Interfaces en klassen
Dynamische shaderkoppeling maakt gebruik van HLSL-interfaces (High Level Shader Language) en -klassen die syntactisch vergelijkbaar zijn met hun C++-tegenhangers. Hierdoor kunnen shaders tijdens het compileren verwijzen naar abstracte interface-exemplaren en de oplossing van deze exemplaren laten staan aan concrete klassen voor de toepassing tijdens runtime.
In de volgende secties wordt beschreven hoe u een shader instelt voor het gebruik van interfaces en klassen en het initialiseren van interface-exemplaren in toepassingscode.
- interfaces declareren
- klassen declareren
- Declaraties van interface-exemplaren in een Shader-
- Declaraties van klasse-exemplaren in een Shader-
- interface-exemplaren initialiseren in een toepassings-
- Verwante onderwerpen
Interfaces declareren
Een interface werkt op een vergelijkbare manier als een abstracte basisklasse in C++. Een interface wordt gedeclareerd in een shader met behulp van het trefwoord interface en bevat alleen methodedeclaraties. De methoden die in een interface zijn gedeclareerd, zijn allemaal virtuele methoden in alle klassen die zijn afgeleid van de interface. Afgeleide klassen moeten alle methoden implementeren die zijn gedeclareerd in een interface. Interfaces zijn de enige manier om virtuele methoden te declareren, er is geen virtueel trefwoord zoals in C++, en klassen declareren virtuele methoden.

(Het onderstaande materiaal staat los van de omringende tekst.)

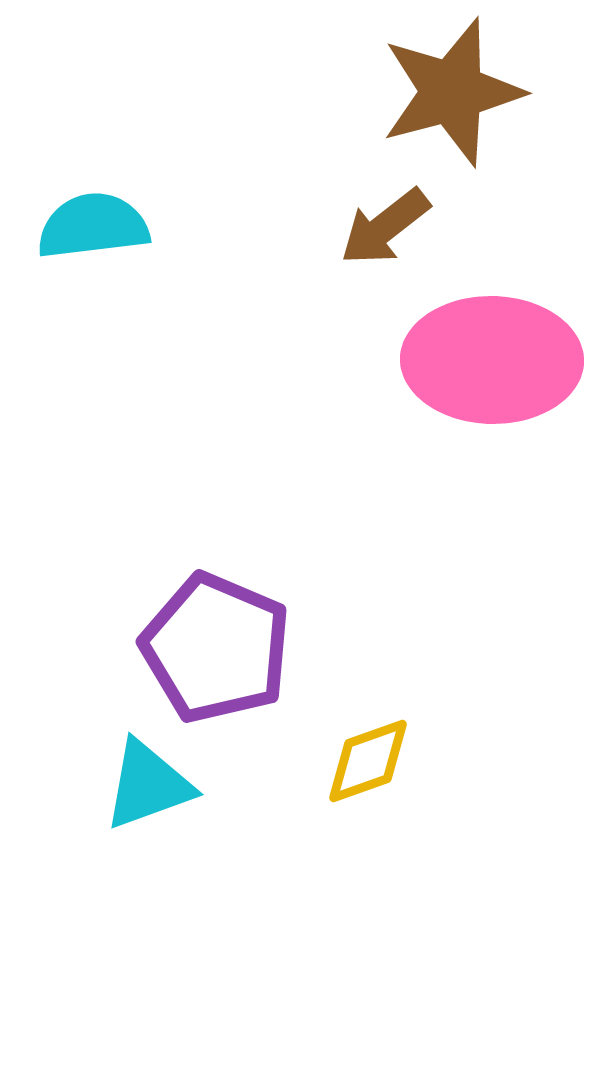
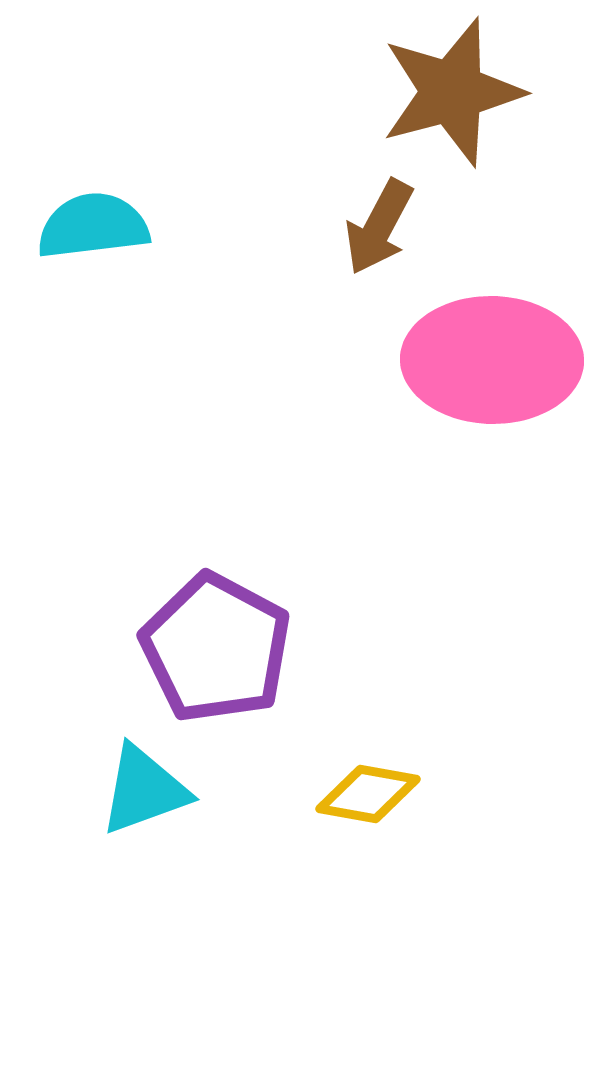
brown arrow: moved 6 px left; rotated 24 degrees counterclockwise
purple pentagon: rotated 5 degrees clockwise
yellow diamond: moved 33 px down; rotated 30 degrees clockwise
cyan triangle: moved 4 px left, 5 px down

De volgende voorbeeld-shader-code declareert twee interfaces.
interface iBaseLight
{
float3 IlluminateAmbient(float3 vNormal);
float3 IlluminateDiffuse(float3 vNormal);
float3 IlluminateSpecular(float3 vNormal, int specularPower );
};
interface iBaseMaterial
{
float3 GetAmbientColor(float2 vTexcoord);
float3 GetDiffuseColor(float2 vTexcoord);
int GetSpecularPower();
};
Klassen declareren
Een klasse gedraagt zich op een vergelijkbare manier als klassen in C++. Een klasse wordt gedeclareerd met het trefwoord klasse en kan lidvariabelen en -methoden bevatten. Een klasse kan overnemen van nul of één klasse en nul of meer interfaces. Klassen moeten implementaties implementeren of overnemen voor alle interfaces in de overnameketen of de klasse kan niet worden geïnstantieerd.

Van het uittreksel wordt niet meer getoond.